Social Anxiety when he was 11 years old. Denies psychiatric hospitalization

Family History

Raised in a single parent family. He is the first born in the family of two. He has a good relationship with his mother

Mother: Alive: No Hx

Alcohol/Substance Abuse/ Dependence (History and Current)

He has been drinking alcohol and smoking Marijuana

Medical History

Denies History

Medications/Herbal/OTC:

Lamictal 50mg QD, Clozapine 150mg QD 150mg @HS

Allergies

None

Mental Status Exam/Cognitive History

Presents in an anxious mood

Body posture and attitude convey an underlying condition

Denies suicidal ideas or intentions are denied.

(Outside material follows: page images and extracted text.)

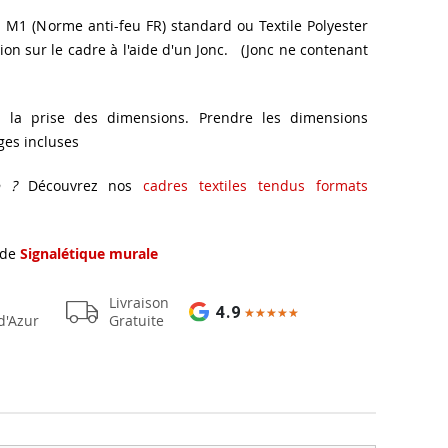
ch M1 (Norme anti-feu FR) standard ou Textile Polyester
on sur le cadre à l'aide d'un Jonc. (Jonc ne contenant
 la prise des dimensions. Prendre les dimensions
ges incluses
e ?
Découvrez nos
cadres textiles tendus formats
 de
Signalétique murale
Livraison
4.9
★★★★★
★★★★★
d'Azur
Gratuite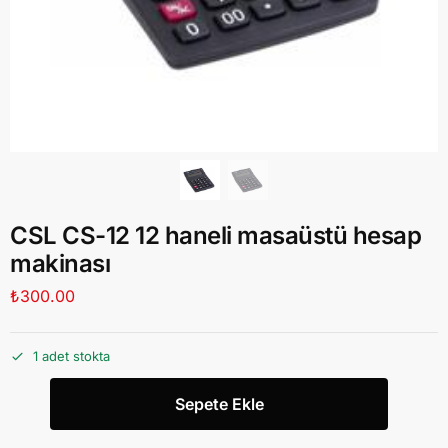
CSL CS-12 12 haneli masaüstü hesap
makinası
₺
300.00
1 adet stokta
Sepete Ekle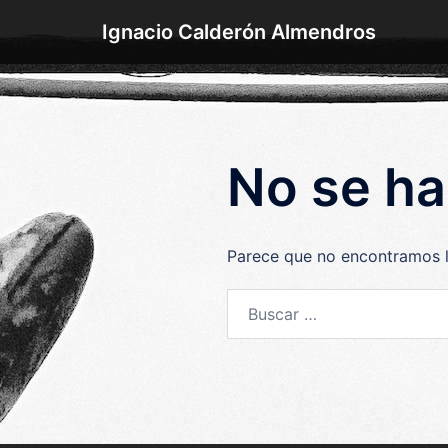
Saltar
Ignacio Calderón Almendros
al
contenido
No se ha
Parece que no encontramos 
Buscar: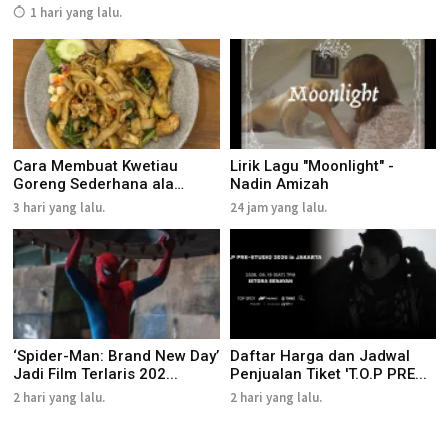
1 hari yang lalu.
Cara Membuat Kwetiau
Lirik Lagu "Moonlight" -
Goreng Sederhana ala
Nadin Amizah
Rumahan
3 hari yang lalu.
24 jam yang lalu.
‘Spider-Man: Brand New Day’
Daftar Harga dan Jadwal
Jadi Film Terlaris 202...
Penjualan Tiket 'T.O.P PRE...
2 hari yang lalu.
2 hari yang lalu.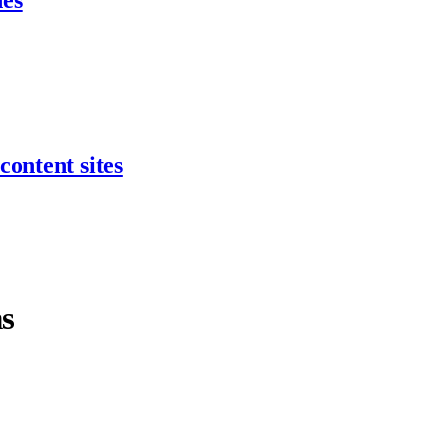
nes
content sites
ns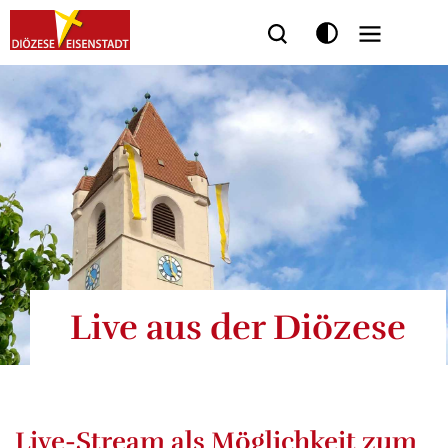
Seitenbereiche:
Live aus der Diözese
Live-Stream als Möglichkeit zum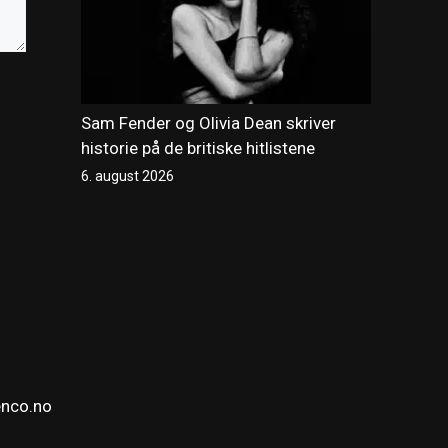
Sam Fender og Olivia Dean skriver
historie på de britiske hitlistene
6. august 2026
enco.no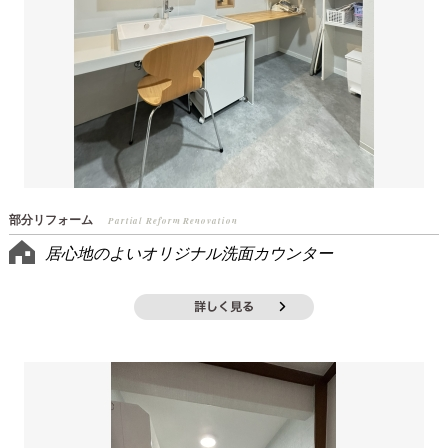
部分リフォーム
Partial Reform Renovation
居心地のよいオリジナル洗面カウンター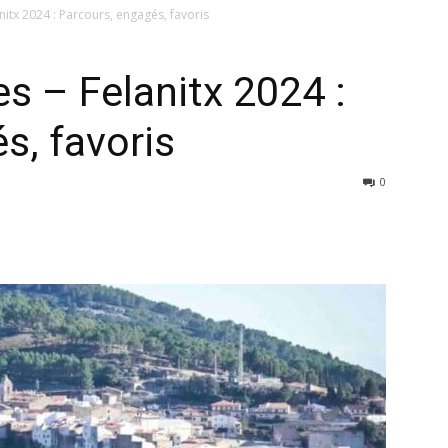
nitx 2024 : Parcours, engagés, favoris
s – Felanitx 2024 :
s, favoris
0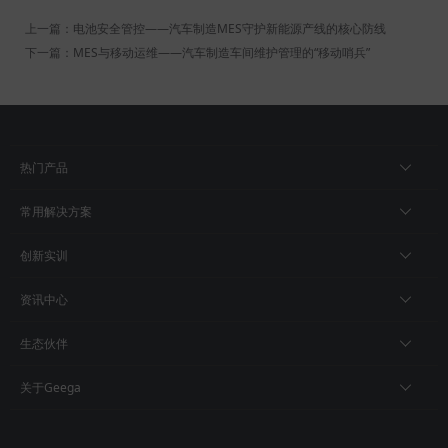
上一篇：电池安全管控——汽车制造MES守护新能源产线的核心防线
下一篇：MES与移动运维——汽车制造车间维护管理的“移动哨兵”
热门产品
常用解决方案
创新实训
资讯中心
生态伙伴
关于Geega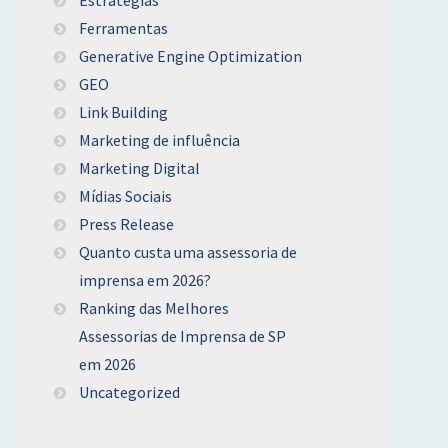
Ferramentas
Generative Engine Optimization
GEO
Link Building
Marketing de influência
Marketing Digital
Mídias Sociais
Press Release
Quanto custa uma assessoria de
imprensa em 2026?
Ranking das Melhores
Assessorias de Imprensa de SP
em 2026
Uncategorized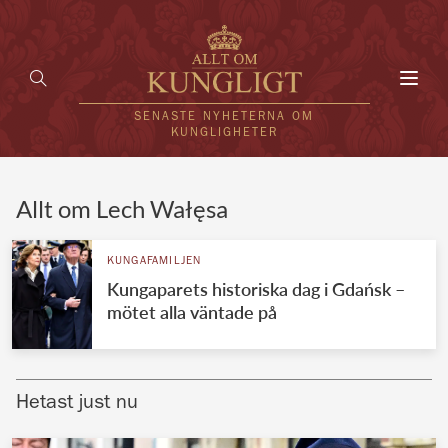
Toggl
navig
SENASTE NYHETERNA OM
KUNGLIGHETER
HEM
Allt om Lech Wałęsa
KUNGAFAMILJEN
KUNGAFAMILJEN
Kungaparets historiska dag i Gdańsk –
UTLÄNDSKT
mötet alla väntade på
KÄNDISAR
VÄRLDENS KUNGAHUS
Hetast just nu
Svenska kungahuset
REDAKTION
Brittiska kungahuset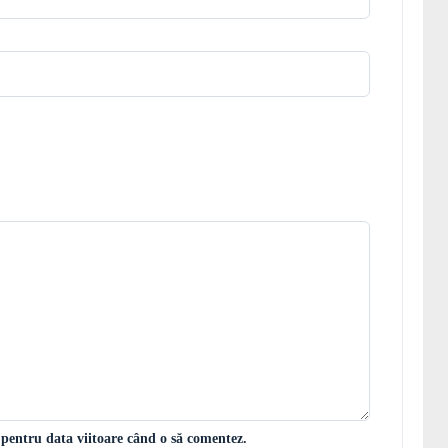
 pentru data viitoare când o să comentez.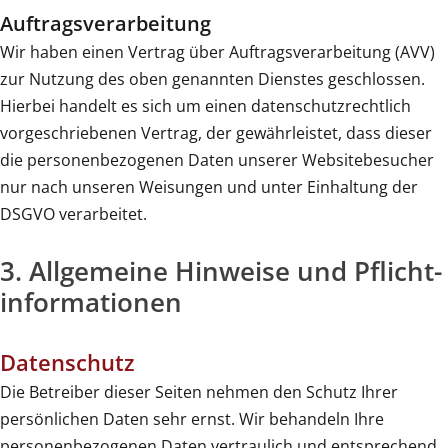
Auftragsverarbeitung
Wir haben einen Vertrag über Auftragsverarbeitung (AVV)
zur Nutzung des oben genannten Dienstes geschlossen.
Hierbei handelt es sich um einen datenschutzrechtlich
vorgeschriebenen Vertrag, der gewährleistet, dass dieser
die personenbezogenen Daten unserer Websitebesucher
nur nach unseren Weisungen und unter Einhaltung der
DSGVO verarbeitet.
3. Allgemeine Hinweise und Pflicht­
informationen
Datenschutz
Die Betreiber dieser Seiten nehmen den Schutz Ihrer
persönlichen Daten sehr ernst. Wir behandeln Ihre
personenbezogenen Daten vertraulich und entsprechend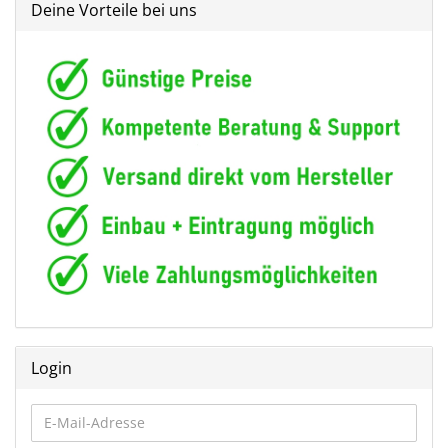
Deine Vorteile bei uns
Login
E-
Mail-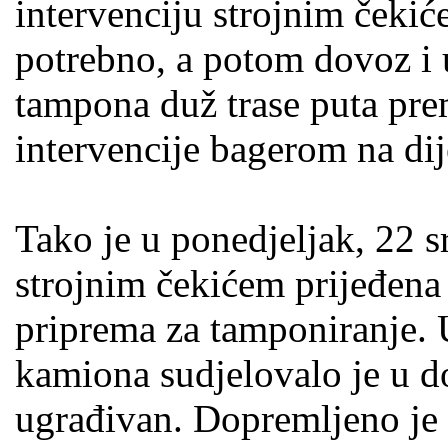
intervenciju strojnim čekić
potrebno, a potom dovoz i
tampona duž trase puta prem
intervencije bagerom na dij
Tako je u ponedjeljak, 22 
strojnim čekićem prijeđena 
priprema za tamponiranje. U
kamiona sudjelovalo je u d
ugrađivan. Dopremljeno je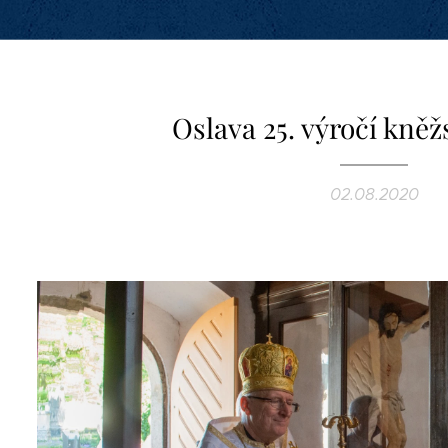
Oslava 25. výročí kněžs
02.08.2020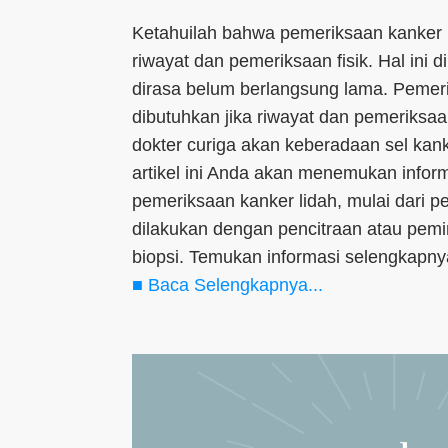
Ketahuilah bahwa pemeriksaan kanker 
riwayat dan pemeriksaan fisik. Hal ini d
dirasa belum berlangsung lama. Pemerik
dibutuhkan jika riwayat dan pemeriksaa
dokter curiga akan keberadaan sel kank
artikel ini Anda akan menemukan infor
pemeriksaan kanker lidah, mulai dari 
dilakukan dengan pencitraan atau pemi
biopsi. Temukan informasi selengkapnya 
■ Baca Selengkapnya...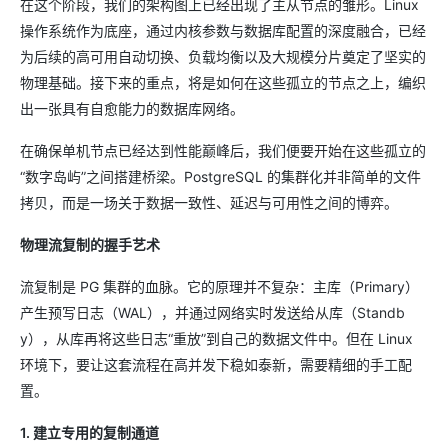
在这个阶段，我们的架构图上已经出现了主从节点的雏形。Linux
操作系统作为底座，通过内核参数与数据库配置的深度融合，已经
为后续的高可用自动切换、负载均衡以及大规模分片奠定了坚实的
物理基础。接下来的重点，将是如何在这些孤立的节点之上，编织
出一张具有自愈能力的数据库网络。
在确保单机节点已经达到性能巅峰后，我们便要开始在这些孤立的
“数字岛屿”之间搭建桥梁。PostgreSQL 的集群化并非简单的文件
拷贝，而是一场关于数据一致性、延迟与可用性之间的博弈。
物理流复制的握手艺术
流复制是 PG 集群的血脉。它的原理并不复杂：主库（Primary）
产生预写日志（WAL），并通过网络实时发送给从库（Standb
y），从库再将这些日志“重放”到自己的数据文件中。但在 Linux
环境下，要让这套流程在高并发下稳如泰新，需要精细的手工配
置。
1. 建立专用的复制通道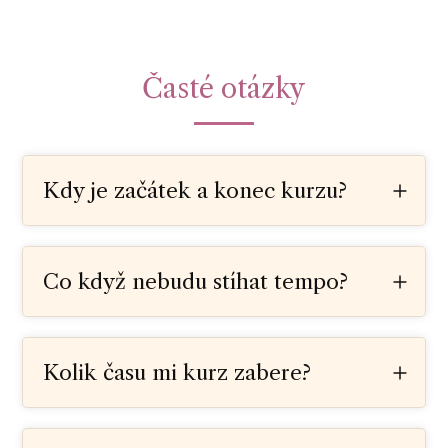
Časté otázky
Kdy je začátek a konec kurzu?
Co když nebudu stíhat tempo?
Kolik času mi kurz zabere?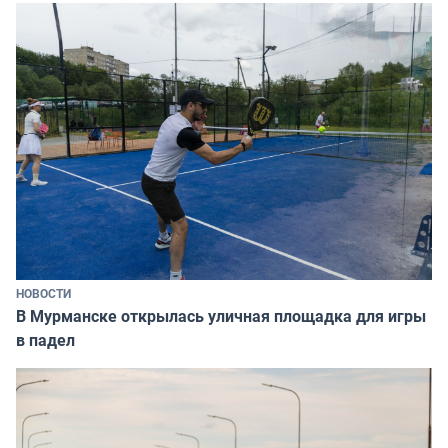
НОВОСТИ
В Мурманске открылась уличная площадка для игры
в падел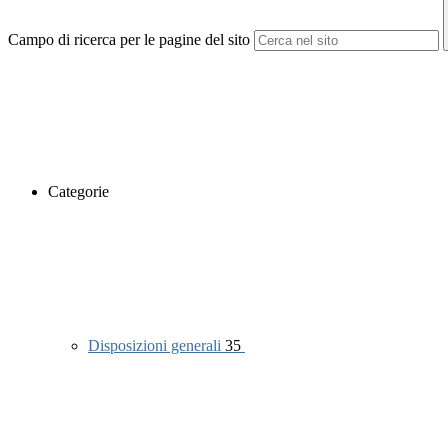
Campo di ricerca per le pagine del sito
Categorie
Disposizioni generali
35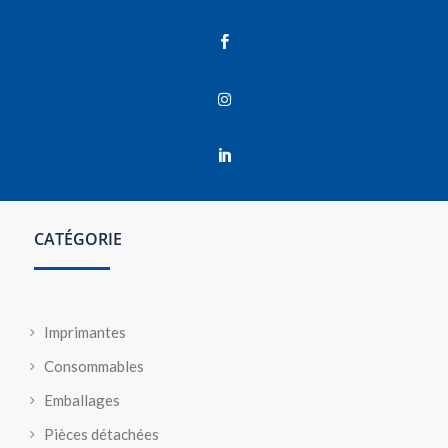



CATÉGORIE
Imprimantes
Consommables
Emballages
Pièces détachées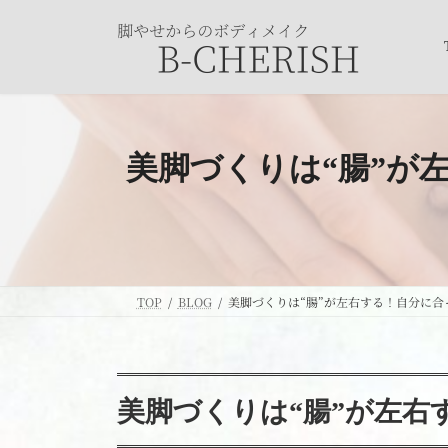
コ
ナ
ン
ビ
テ
ゲ
ン
ー
ツ
シ
へ
ョ
ス
ン
美脚づくりは“腸”が
キ
に
ッ
移
プ
動
TOP
BLOG
美脚づくりは“腸”が左右する！自分に合っ
美脚づくりは“腸”が左右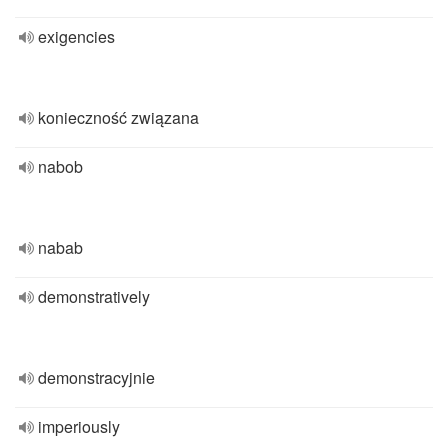
exigencies
konieczność związana
nabob
nabab
demonstratively
demonstracyjnie
imperiously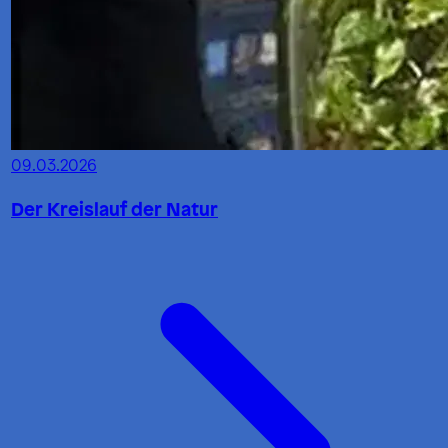
09.03.2026
Der Kreislauf der Natur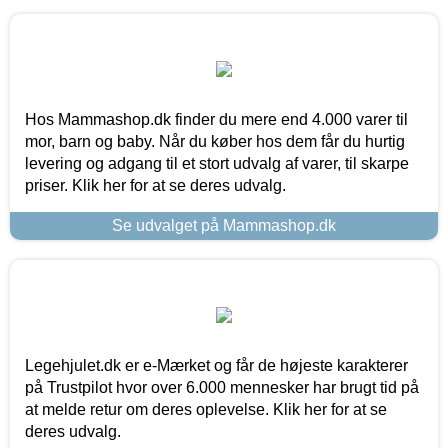
Hos Mammashop.dk finder du mere end 4.000 varer til
mor, barn og baby. Når du køber hos dem får du hurtig
levering og adgang til et stort udvalg af varer, til skarpe
priser. Klik her for at se deres udvalg.
Se udvalget på Mammashop.dk
Legehjulet.dk er e-Mærket og får de højeste karakterer
på Trustpilot hvor over 6.000 mennesker har brugt tid på
at melde retur om deres oplevelse. Klik her for at se
deres udvalg.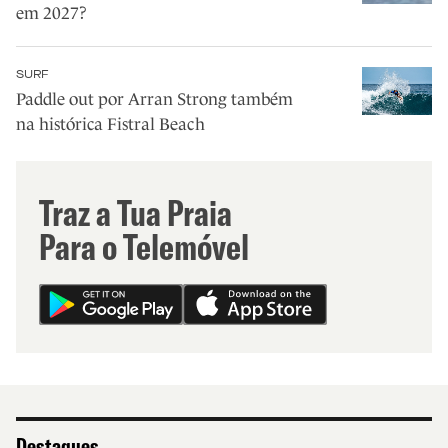
em 2027?
SURF
Paddle out por Arran Strong também
na histórica Fistral Beach
Traz a Tua Praia
Para o Telemóvel
Destaques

Denies homicidal ideas or intentions are denied.

Hamilton Anxiety Scale (HAM-A):

Score 18

Substance History an assessment tool

Indicates high risk

Suicidal Behaviors Questionnaire (SBQ-R)

2 Indicates low risk

Problem List:

99483  (F12.13) Schizophrenia

Treatment Plan:

Pt Continue with Lamictal 50 mg QD increase dose of Clozapin 150mg BID to 150mg in the morning and 200mg @HS, schedule follow/up apt after 2 weeks

Group therapy. The group therapy will help him and his family feels less alone. Through the interaction with other group members, Joel will get emotional support, acceptance and advice. By speaking to other schizophrenics about his symptoms and participating in the dialogue about his condition, Joel will be able to see his problems in the experience of others. 10 Examples of SOAP Notes

Risk and benefits Alternative to medication discussed.

Will return in two weeks time  or as needed for a follow up on medication regimen, assess for suicidality and side effects.

SOAP NOTE #4

SUBJECTIVE

Chief complaint: “I have been experiencing peculiar mood fluctuations that highly interfere with my normal routine”

Pt is an employed middle aged woman with two children. She is married to a drug addict and works as a clerk in an accounting firm

History of Illness

Jane a 32-year-old African American woman appeared at the clinic with complaints about her moods. She explains that her moods have been fluctuating peculiarly. According to her explanation, she sometimes experiences severe high moods that makes her super active. At these moments, she is highly productive. However, the high moods are followed closely by very low moods that change everything, right from how she sleeps, thinks and behaves. Her major issue is the low moods because she barely performs during those times. As a result of her low moods, she has been warned severally at her workplace and fears that she might lose her job because of the condition. 10 Examples of SOAP Notes

Psychiatric History

Depression at the age of 21. Denies psychiatric hospitalization

Family History

Married to a drug addict. He relates well with his two children. The husband is abusive and irresponsible

Vitals

BP: 130/84

HR: 81

RR: 18

Alcohol/Substance Abuse/ Dependence (History and Current)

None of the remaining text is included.